What Is the aim of A Safe Space To Be Heard?

A safe space for a client could be described as a place or space in which a client feels secure (contained) and free to express themselves in a real, true and open way. This could mean a number of things to different clients, it is very individual.

The list could include some or all of the following;

  • Not feeling judged or criticised by the counsellor.
  • Or that the counsellor is likely to not accept you if you share something ‘bad’.
  • Feeling that the counsellor accurately understands you.
  • The aesthetics of the therapy space - look, smell, looks cared for.
  • Gets what you are saying or trying to say.
  • Has an understanding of what you are feeling or experiencing.
  • The counsellor has regular training/supervision
  • Feeling that the counsellor is ‘true’ and genuine in the relationship.
  • The counsellor is authentic - his/her real self.
  • You feel you can "be yourself" with the counsellor.
  • A space you feel listened to, wanted, valued and validated.
  • You are  heard yet when challenged - in a gentle, caring, kind manner.
  • An environment  having warmth of connection, rapport and compassion.
  • The counsellor belongs to an association ( I belong to the BACP and follow their ethical guidelines).

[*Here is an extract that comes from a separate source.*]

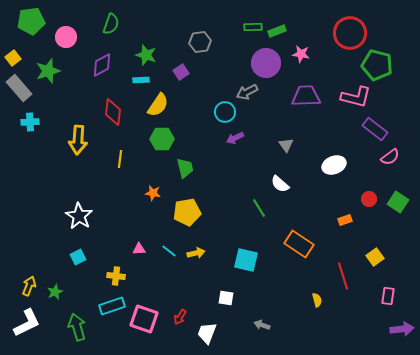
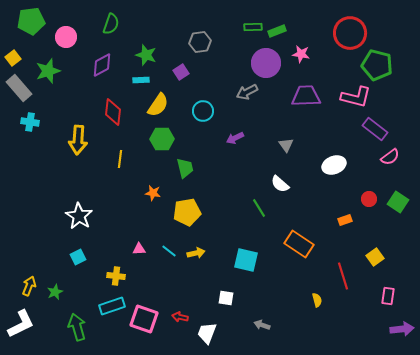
cyan circle at (225, 112): moved 22 px left, 1 px up
cyan cross at (30, 122): rotated 12 degrees clockwise
red arrow at (180, 317): rotated 70 degrees clockwise
white L-shape at (27, 323): moved 6 px left, 1 px down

For many clients  they come to experience the therapeutic space as a safe haven, which offers protection whilst they improve their emotional wellbeing and recover.

How Can A Counsellor Create A Safe Space?

For me as a qualified counsellor in private practice  I aim to create a safe therapeutic space by paying attention to both the physical and psychological dimensions of therapy. I am sensitive to the clients ‘frame’. The frame of therapy is everything that contains the therapeutic work. This includes

  • the relationship between therapist and client,
  • thoughts, feelings and sensations
  • old/ new awareness and patterns
  • the agreements about practical matters such as time, fees, cancellations
  • and most importantly, ethical practice.
  • defining the therapeutic task from the start gives clarity to what is possible within the frame of the therapy.
  • it also adjusts any unrealistic expectations towards more realistic outcomes whilst also offering hope.

As a therapist I also help to regulate a clients emotional response if a client is feeling distressed. This is not unlike the good enough mother attuning to her child and helping it to settle if it is distressed. Or, another analogy, it is like a football coach helping his players to stay relaxed as well as focused as the big match approaches. This can include from simply being present for the client to practising a number of techniques with the client so they can take them away and incorporate them into their everyday life.

Therapeutic Attitude

The ‘therapeutic attitude’ of the therapist holds important boundaries of time, space and ethics, and this creates an environment that feels like a protective bubble – this can help clients to feel that it is safe to begin the work. This take a degree of trust - which takes time to develop. To have a degree of caution and to wonder/ question  if you can trust your therapist in my opinion is a perfectly healthy process.